Прежде всего, мы должны сказать, что несмотря на мрачную славу этих картин - не все они были мрачными или ужасными. Правда, сегодня почти все ассоциируют "черные картины" с "Сатурном, пожирающим своего сына" или с безжалостной "дуэлью на дубинках", но в наборе мы находим фрагменты, в которых на иронию стекаются любые следы ужаса - "две женщины и мужчина" - или даже красивая фигура " Леокадии" элегантный и безмятежный, несмотря на ее траур. Кроме того, номера с обильными окнами, открывающимися в мадриленскую сельскую местность, должны были получать большое количество солнечного света, поэтому Кинта, должно быть, была далеко не тем темным местом, которое многие историки, похоже, предполагают.
Наличие таких окон в стенах организовывало распределение фресок по комнатам. Если в холле первого этажа было по два окна в каждой из его больших стен, то в холле второго этажа было только одно. Это позволило Гойе создать огромные композиции между окнами нижней комнаты; в то время как в верхней комнате он ограничивался созданием только двух меньших фресок по обе стороны окна. В меньших стенах, по обе стороны от двери или окна, и даже над ними Гойя рисовал меньшие композиции, которые были так или иначе связаны с его более крупными сестрами.
В нижнем зале доминировали две большие программы. Во-первых,"паломничество в Сан-Исидро" появилось в сопровождении "Юдифи и Олоферна" и "двух монахов". Карнавал измученных лиц, который является "паломничеством в Сан-Исидро", был истолкован двояко: во-первых, как искаженное видение популярного Мадриленского праздника, который обычно проходил в нескольких милях от кинты. Но есть также теория, которая связывает его с римским празднованием Сатурналий, посвященных римскому богу Сатурну. Это может быть связано с несчастной жизнью тех, кто оказался в изгнании и нищете после войны. С другой стороны, "Юдифь и Олоферн" ссылаются на довольно известную библейскую историю. Особенно эта картина как-то связана с "Сатурном , пожирающим своего сына", в которой нам показывают еще одно изуродованное тело.

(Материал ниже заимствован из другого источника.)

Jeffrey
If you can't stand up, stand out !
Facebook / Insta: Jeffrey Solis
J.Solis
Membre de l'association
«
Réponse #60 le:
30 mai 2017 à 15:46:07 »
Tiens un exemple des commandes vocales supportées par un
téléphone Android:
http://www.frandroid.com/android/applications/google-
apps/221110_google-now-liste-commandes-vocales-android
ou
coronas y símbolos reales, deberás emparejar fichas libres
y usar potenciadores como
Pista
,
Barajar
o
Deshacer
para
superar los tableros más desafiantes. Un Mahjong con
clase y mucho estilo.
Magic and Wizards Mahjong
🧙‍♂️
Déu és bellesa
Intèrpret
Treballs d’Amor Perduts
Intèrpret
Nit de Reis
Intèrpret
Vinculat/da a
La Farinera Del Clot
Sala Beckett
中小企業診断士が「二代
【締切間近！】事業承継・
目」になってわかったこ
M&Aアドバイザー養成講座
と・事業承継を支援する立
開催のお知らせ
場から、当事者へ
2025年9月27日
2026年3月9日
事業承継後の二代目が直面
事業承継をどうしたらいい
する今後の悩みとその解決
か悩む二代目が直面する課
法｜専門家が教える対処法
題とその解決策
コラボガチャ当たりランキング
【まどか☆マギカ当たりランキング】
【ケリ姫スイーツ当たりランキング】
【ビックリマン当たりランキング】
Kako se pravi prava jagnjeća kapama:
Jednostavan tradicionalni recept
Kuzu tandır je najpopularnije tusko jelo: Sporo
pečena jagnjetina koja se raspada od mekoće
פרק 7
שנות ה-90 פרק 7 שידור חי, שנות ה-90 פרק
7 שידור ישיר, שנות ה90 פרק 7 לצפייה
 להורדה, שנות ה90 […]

Перед этими картинами располагался "Великий козел (Шабаш ведьм)". Это была, пожалуй, самая важная картина всей виллы, хотя, когда фреска была перенесена на холст, она потеряла большую часть в его правом конце (что вызывает странную асимметрию между молодой сидящей девушкой и большим козлом). Картина выглядит не совсем страшно, но тревожно и даже пародийно. Вполне уместно сравнить эту работу с одной из тех же сюжетных работ , которые Гойя написал в 1798 году (Мадрид, музей Лазаро Гальдиано), в которой фигура козла, смотрящего прямо на наблюдателя, является единственным главным героем композиции, чего здесь не происходит. Эта фреска была обрамлена ужасным "Сатурном, пожирающим собственного сына", пожалуй, самой известной из" черных картин", до сих пор используемых в наши дни как символ ужаса и безумия.
Вполне возможно, что Гойя знал версию Сатурна, написанную Рубенсом в 1636 году (Мадрид, Музей Прадо), но он решил отделиться от любого мифологического символа или интерпретации, чтобы сосредоточиться на выразительности лица, отражающей жестокость поступка. Это "экспрессионистское предчувствие" на сегодняшний день является одной из самых популярных и мгновенно узнаваемых картин музея Прадо.

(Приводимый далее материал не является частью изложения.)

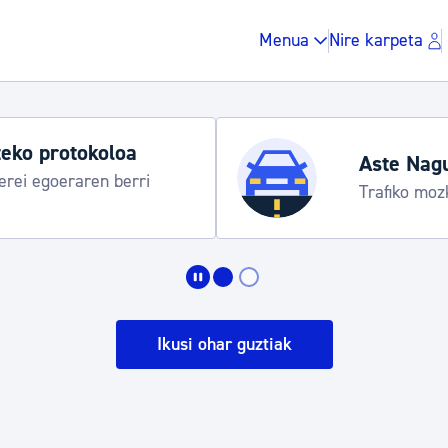
Menua
Nire karpeta
Udako 
 egitaraua
Udalinfo
Urgull,
Zergak eta isunak
Etxebizitza eta hirig
Ikusi ohar guztiak
Gune publikoa, ho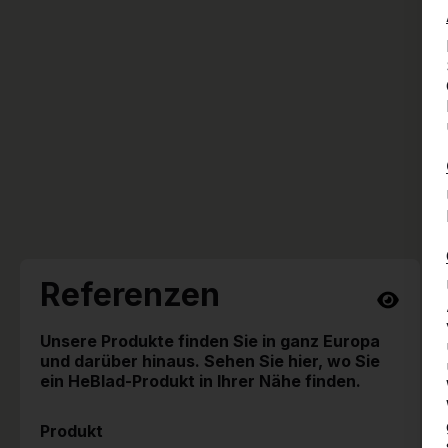
Referenzen
Unsere Produkte finden Sie in ganz Europa
und darüber hinaus. Sehen Sie hier, wo Sie
ein HeBlad-Produkt in Ihrer Nähe finden.
Produkt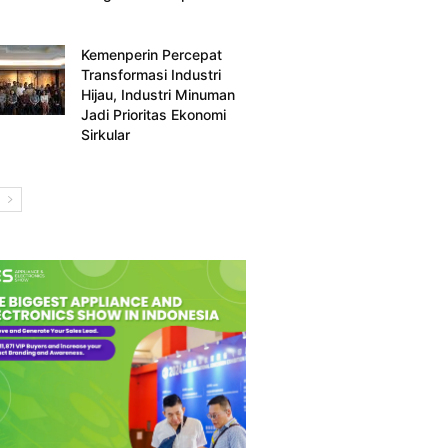
Kemenperin Percepat
Transformasi Industri
Hijau, Industri Minuman
Jadi Prioritas Ekonomi
Sirkular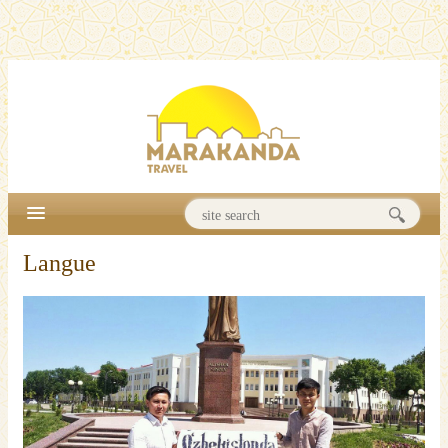
Langue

В противоположность явному ужасу "Сатурна" мы находим безмятежность "Леокадии" (также называемой "Манола : Донья Леокадия Зоррилла"), прекрасную и сохраняющую самообладание, несмотря на ее более чем возможные отношения с умершим человеком, который покоится в гробнице, расположенной рядом с ней. Не исключено, что между этой картиной и "двумя монахами", а также расположенными над дверью, были помещены "Старик и старуха, едящие суп".
В верхней комнате мы нашли семь картин. Прежде всего, рядом с дверью, одинокие и покинутые, мы нашли "Собаку". Это, пожалуй, самая загадочная картина во всей Кинте. На ней изображена собака, полностью скрытая за исключением головы, на фоне охры. Мы больше ничего не можем знать о главном герое или значении этой фрески. А где же эта собака? На что это она смотрит? То ли она тонет, то ли, наоборот, осторожно высовывает голову, боясь чего-то, что мы не в состоянии постичь интуитивно? Существует множество интерпретаций этой картины, связывающих собаку с инфернальной фигурой, которая ведет Мертвые души в ад, и предлагающих ее как символ заброшенности и пренебрежения.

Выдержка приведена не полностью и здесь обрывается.